Teachers, be wary of whom you fail.
Some parents have slapped lawsuits on teachers, saying their kids deserved better marks and should be allowed to graduate from high school despite their grades.
Arizona English teacher Elizabeth Joice got a letter from a lawyer representing one of the students she failed. The letter asked her to take "whatever action is necessary" for the student to graduate or else the family would sue. Joice said the student plagiarized work, failed a paper and did not attend makeup sessions, among other things. School officials caved and the student was able to retake a test five hours before graduation and receive her diploma.
The family's lawyer, Stan Massad, wrote to Joice and claimed the teacher failed to produce a syllabus indicating how she arrived at her grades and said there was a question of subjective grading. He also said Joice assured the student she would graduate. Joice refuted the claims.
In January, 15-year-old Ohio resident Elizabeth Smith and her mother sued the Revere School District and 11 teachers over her failing grades. The suit, which sought $6 million, said the school’s grading practices punished the girl for her frequent lateness and absences even though she had excuses. That case has since been dismissed.
And in Kansas, several school officials resigned in April after biology teacher Christine Pelton gave 28 of her 118 students a grade of zero for a project she said students plagiarized. The school board later reduced the students' penalties and directed Pelton to change the project's weight of the total semester grade. Pelton resigned a day later.
Some parents thought the students were not given enough information about plagiarism and said Pelton was inexperienced. But Pelton said she asked parents and students to sign a syllabus in which she laid out the definition of plagiarism and the penalty.
In a day and age when litigation appears to be the most effective way to get what you want, the question is whether teachers should alter their methods to keep lawyers at bay.
"It used to be said that the squeaky wheel gets the grease. Unfortunately, now it's the parents with the lawyer" who get the second chance, said Walter Olson, senior fellow at the Manhattan Institute and author of The Litigation Explosion. "It's no way to run a schoolhouse and it's a terrible lesson in itself to teach kids."
Apart from the cases where some parents have legal weight behind their lawsuits, such as cases where a child's disabilities are dismissed by a teacher as poor work ethic, there is no excuse for parents litigating a way for their kids to make the grade, experts said.
"The climate is just so completely different than what it was a generation ago," Olson said. "Every threat winds up making people afraid and pre-emptively, causing teachers to feel a little more at arms length and they have to do things in a little more rulebook kind of way."

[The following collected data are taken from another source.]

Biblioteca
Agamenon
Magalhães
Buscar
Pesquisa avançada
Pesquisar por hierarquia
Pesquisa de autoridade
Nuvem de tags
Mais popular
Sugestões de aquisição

David Griffith, spokesman for the National Association of State Boards of Education, said it's not surprising that teachers are coming under the gun around graduation time, but that the issue of parents suing teachers for this type of activity has not yet reached a national scale.
"There's always going to be someone who would look at the lawsuit as a last result," Griffith said. But "you would hope parents would be involved in the students' education well before that … teachers don't take any joy in failing the students."
The No Child Left Behind education law President Bush signed in January included a teacher liability section to help ensure teachers, principals and other school professionals are able to undertake "reasonable actions to maintain order and discipline in the classroom." The law also maintains teachers are protected from most lawsuits if they were acting within their responsibilities.
Some experts say these lawsuits are a result of bad public policy.
"A good first step towards reducing classroom litigation would be to reform the laws that directly encourage it," said Marie Gryphon, an education policy analyst at the conservative Cato Institute in Washington.
Gryphon said the Individuals with Disabilities in Education Act (IDEA), for example, encourages and empowers parents to sue schools in order to obtain educational options for kids with special needs. IDEA mandates that states provide an appropriate education to students with disabilities and requires the federal government to provide 40 percent of the funding.
"If the present climate is too litigious, our lawmakers deserve much of the blame," Gryphon said.